Я не стал ничего предпринимать – а какой смысл? Если та семья находилась у окна, а я уверен, что так и было, они умерли в тот момент, когда сдали доски. Я почти ничего не чувствовал, как при шоке. Зомби все лезли и лезли в окно, отпихивая друг друга, словно им больше ничего не надо. Даже когда комната заполнилась до предела, они все равно продолжали лезть, пока на лужайке их не осталось всего ничего, да и те толкались у окна.

Стояла тишина – странная тишина, учитывая, что только что произошло, – но я даже не замечал ее, пока не раздался крик. И тогда, наоборот, странным показался звук, потому что я привык к тишине. Мне пришлось отложить винтовку, чтобы понять, откуда доносится крик. Кричали со второго этажа, с другой стороны дома – кричала дочка, девочка лет двенадцати. Должно быть, родители заперли ее в надежде, что там будет безопаснее. Она высунулась из окна и кричала; она не смотрела в мою сторону, и я даже не знал, догадывается ли она о моем присутствии, просит ли о помощи или просто кричит. Я ничего не мог для нее сделать. Если бы она спрыгнула на крышу веранды, а с нее на дорогу, то я мог бы ей помочь, но как дать ей знать? Я снова поднял винтовку. Не знаю зачем – может, я хотел пристрелить несколько зомби, прежде чем они доберутся до нее, или облегчить судьбу девочки. Думаю, так мне и следовало поступить; не знаю, пришло мне тогда это в голову или нет. Это трудное решение.

И, знаете, я сразу догадался, что первым до нее доберется Билли, поэтому я совсем не удивился, когда он появился в окне. Девочка даже не заметила его, поглощенная своим криком. Двойное окно было длинным, и между ними еще оставалась пара футов. Билли ковылял не спеша, и я бы без труда разнес ему голову.

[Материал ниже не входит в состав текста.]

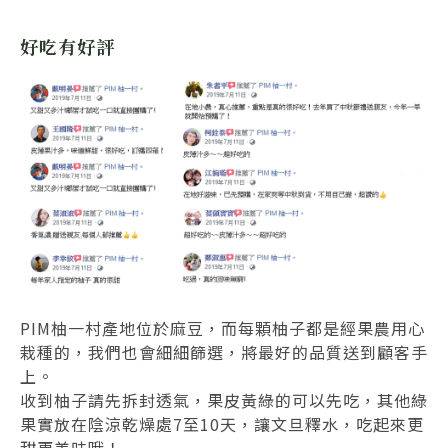
好吃有好評
PIM柚一村產地位於麻豆，而每顆柚子都是經果農用心
栽種的，我們也會細細篩選，將最好的品質送到顧客手
上。
收到柚子請先拆封透氣，
果皮黃綠
的可以
先吃
，其他
綠
果實
放在陰涼乾燥處
7至10天
，讓文旦釋水，吃起來更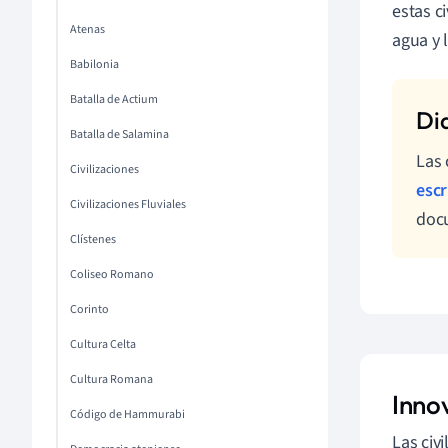
estas c
Atenas
agua y l
Babilonia
Batalla de Actium
Batalla de Salamina
Las 
Civilizaciones
escr
Civilizaciones Fluviales
doc
Clístenes
Coliseo Romano
Corinto
Cultura Celta
Cultura Romana
Inno
Código de Hammurabi
Las civ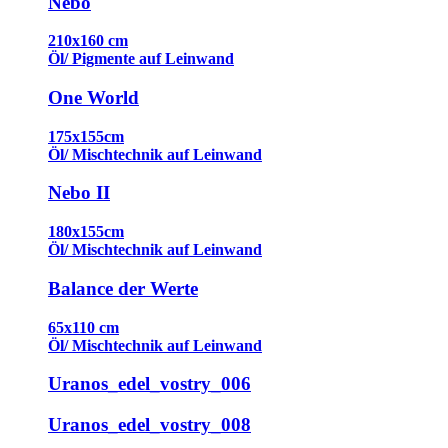
Nebo
210x160 cm
Öl/ Pigmente auf Leinwand
One World
175x155cm
Öl/ Mischtechnik auf Leinwand
Nebo II
180x155cm
Öl/ Mischtechnik auf Leinwand
Balance der Werte
65x110 cm
Öl/ Mischtechnik auf Leinwand
Uranos_edel_vostry_006
Uranos_edel_vostry_008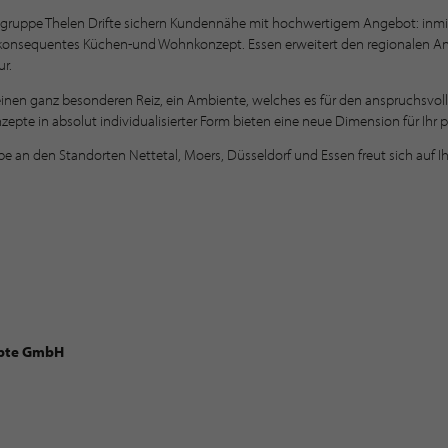
ruppe Thelen Drifte sichern Kundennähe mit hochwertigem Angebot: inmit
konsequentes Küchen-und Wohnkonzept. Essen erweitert den regionalen Ans
r.
e einen ganz besonderen Reiz, ein Ambiente, welches es für den anspruchsvol
pte in absolut individualisierter Form bieten eine neue Dimension für Ihr
 an den Standorten Nettetal, Moers, Düsseldorf und Essen freut sich auf I
epte GmbH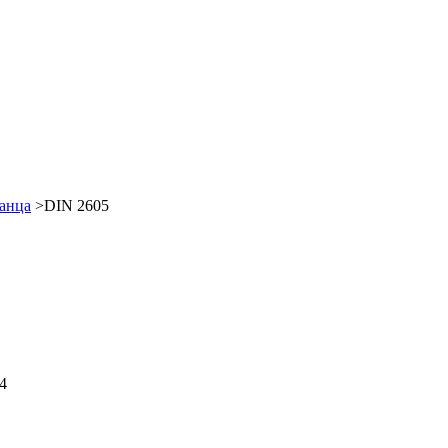
анца
>DIN 2605
4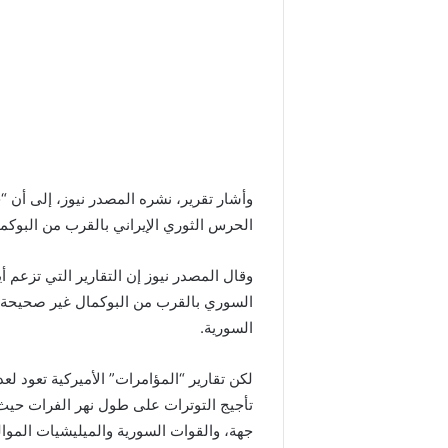
وأشار تقرير، نشره المصدر نيوز، إلى أن “
الحرس الثوري الإيراني بالقرب من البوكما
وقال المصدر نيوز إن التقارير التي تزعم 
السوري بالقرب من البوكمال غير صحيحة، 
السورية.
لكن تقارير “المؤامرات” الأميركية تعود ل
تأجيج التوترات على طول نهر الفرات حيث 
جهة، والقوات السورية والميليشيات الموال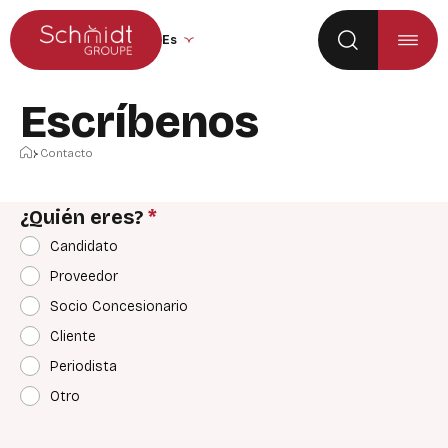
Ir al menú principal
Ir al contenido
Cambiar el idioma del sitio web (la pági
Escríbenos
Inicio
Contacto
¿Quién eres?
*
Candidato
Proveedor
Socio Concesionario
Cliente
Periodista
Otro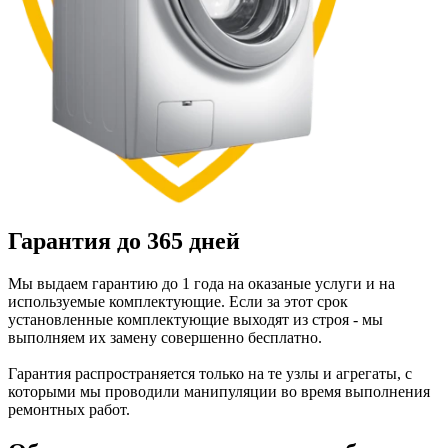
Гарантия до 365 дней
Мы выдаем гарантию до 1 года на оказаные услуги и на
используемые комплектующие. Если за этот срок
установленные комплектующие выходят из строя - мы
выполняем их замену совершенно бесплатно.
Гарантия распространяется только на те узлы и агрегаты, с
которыми мы проводили манипуляции во время выполнения
ремонтных работ.
Обслуживаем все популярные бренды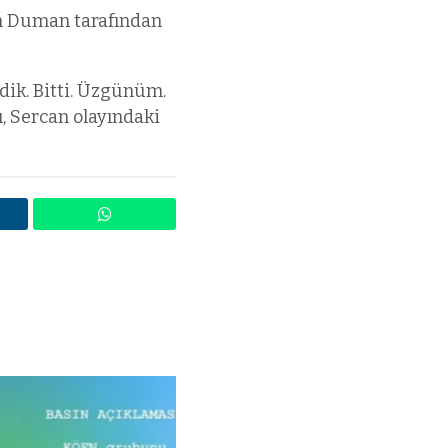
an Duman tarafından
dik. Bitti. Üzgünüm.
, Sercan olayındaki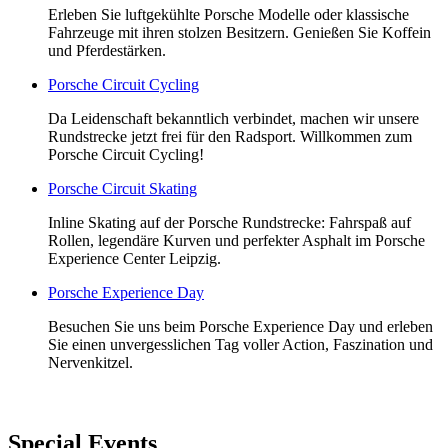
Erleben Sie luftgekühlte Porsche Modelle oder klassische
Fahrzeuge mit ihren stolzen Besitzern. Genießen Sie Koffein
und Pferdestärken.
Porsche Circuit Cycling
Da Leidenschaft bekanntlich verbindet, machen wir unsere
Rundstrecke jetzt frei für den Radsport. Willkommen zum
Porsche Circuit Cycling!
Porsche Circuit Skating
Inline Skating auf der Porsche Rundstrecke: Fahrspaß auf
Rollen, legendäre Kurven und perfekter Asphalt im Porsche
Experience Center Leipzig.
Porsche Experience Day
Besuchen Sie uns beim Porsche Experience Day und erleben
Sie einen unvergesslichen Tag voller Action, Faszination und
Nervenkitzel.
Special Events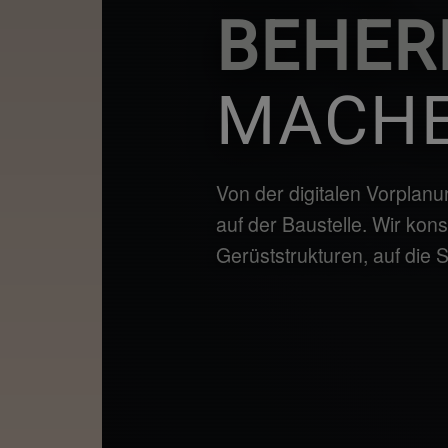
BEHER
MACHE
Von der digitalen Vorplan
auf der Baustelle. Wir kon
Gerüststrukturen, auf die 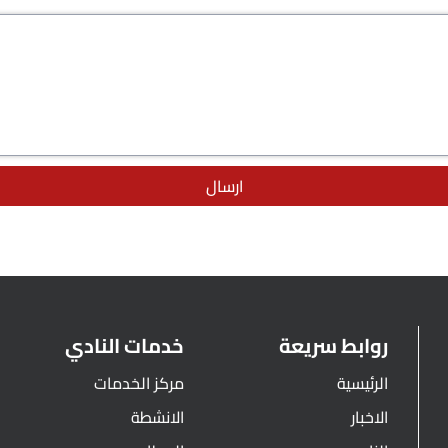
ارسال
روابط سريعة
خدمات النادي
الرئيسية
مركز الخدمات
الاخبار
الانشطة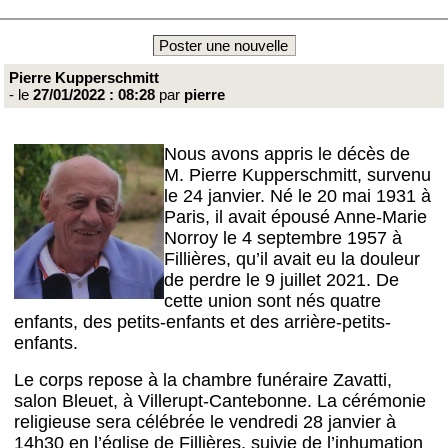
Poster une nouvelle
Pierre Kupperschmitt
- le
27/01/2022 : 08:28
par
pierre
Nous avons appris le décès de
M. Pierre Kupperschmitt, survenu
le 24 janvier. Né le 20 mai 1931 à
Paris, il avait épousé Anne-Marie
Norroy le 4 septembre 1957 à
Fillières, qu’il avait eu la douleur
de perdre le 9 juillet 2021. De
cette union sont nés quatre
enfants, des petits-enfants et des arrière-petits-
enfants.
Le corps repose à la chambre funéraire Zavatti,
salon Bleuet, à Villerupt-Cantebonne. La cérémonie
religieuse sera célébrée le vendredi 28 janvier à
14h30 en l’église de Fillières, suivie de l’inhumation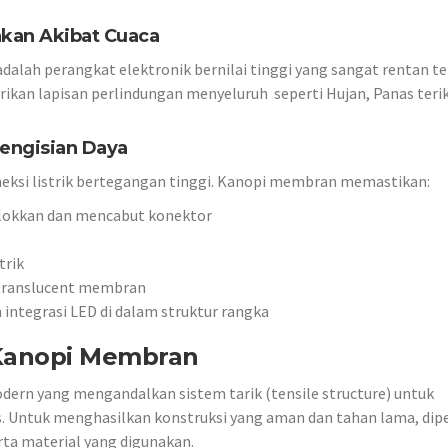
sakan Akibat Cuaca
adalah perangkat elektronik bernilai tinggi yang sangat rentan t
an lapisan perlindungan menyeluruh seperti Hujan, Panas terik
engisian Daya
neksi listrik bertegangan tinggi. Kanopi membran memastikan:
olokkan dan mencabut konektor
trik
i-translucent membran
integrasi LED di dalam struktur rangka
 Kanopi Membran
rn yang mengandalkan sistem tarik (tensile structure) untuk
s. Untuk menghasilkan konstruksi yang aman dan tahan lama, dip
a material yang digunakan.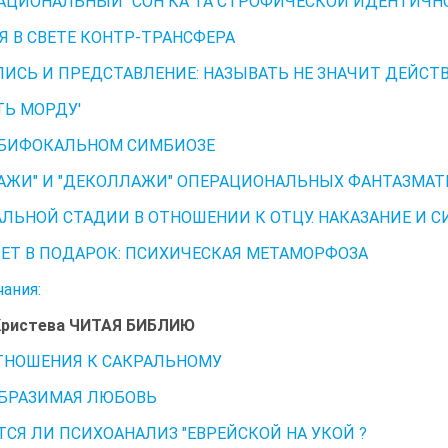
АЦИОНАЛЬНЫЙ" СОН КА ТА СТРОФИЧЕСКОЙ ИДЕНТИЧ
 В СВЕТЕ КОНТР-ТРАНСФЕРА
СЬ И ПРЕДСТАВЛЕНИЕ: НАЗЫВАТЬ НЕ ЗНАЧИТ ДЕЙС
ТЬ МОРДУ'
 БИФОКАЛЬНОМ СИМБИОЗЕ
АЖИ" И "ДЕКОЛЛАЖИ" ОПЕРАЦИОНАЛЬНЫХ ФАНТАЗМА
ЛЬНОЙ СТАДИИ В ОТНОШЕНИИ К ОТЦУ. НАКАЗАНИЕ И
Т В ПОДАРОК: ПСИХИЧЕСКАЯ МЕТАМОРФОЗА
ания:
ристева ЧИТАЯ БИБЛИЮ
ТНОШЕНИЯ К САКРАЛЬНОМУ
БРАЗИМАЯ ЛЮБОВЬ
СЯ ЛИ ПСИХОАНАЛИЗ "ЕВРЕЙСКОЙ НА УКОЙ ?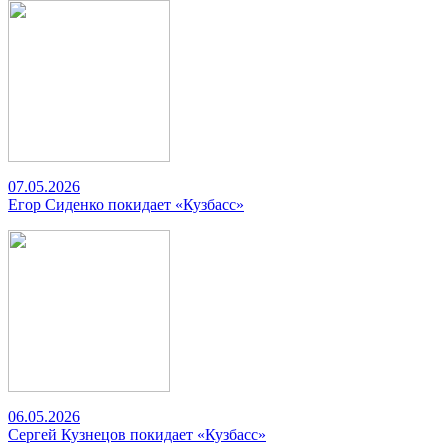
07.05.2026
Егор Сиденко покидает «Кузбасс»
06.05.2026
Сергей Кузнецов покидает «Кузбасс»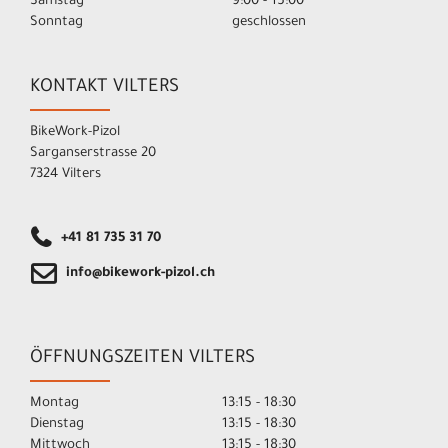
Samstag
9:00 - 15:00
Sonntag
geschlossen
KONTAKT VILTERS
BikeWork-Pizol
Sarganserstrasse 20
7324 Vilters
+41 81 735 31 70
info@bikework-pizol.ch
ÖFFNUNGSZEITEN VILTERS
Montag
13:15 - 18:30
Dienstag
13:15 - 18:30
Mittwoch
13:15 - 18:30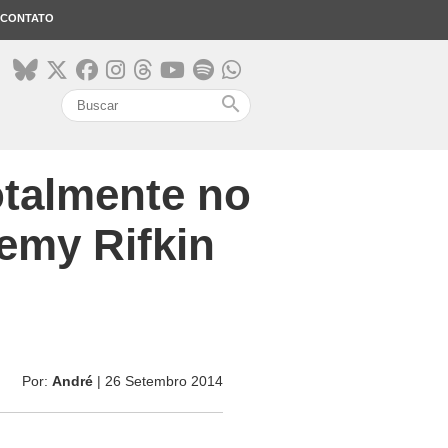
CONTATO
search
otalmente no
remy Rifkin
Por:
André
| 26 Setembro 2014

Я положил палец на курок – и остановился. Я думал только о том, что стал счастливее с тех пор, как Билли появился на главной улице, о том, как он походил на моего парня. Пусть он зомби, но он сообразительный, и разве есть у меня право убивать его? И еще в голове вертелось: «Все равно всех не перестреляешь, пуль не хватит, один из них до нее доберется, и почему бы не Билли?» Я знаю, что был неправ, – если бы мне удалось выиграть время, девочка могла бы опомниться и спрыгнуть на веранду.

Я снова вскинул винтовку, но стало уже поздно.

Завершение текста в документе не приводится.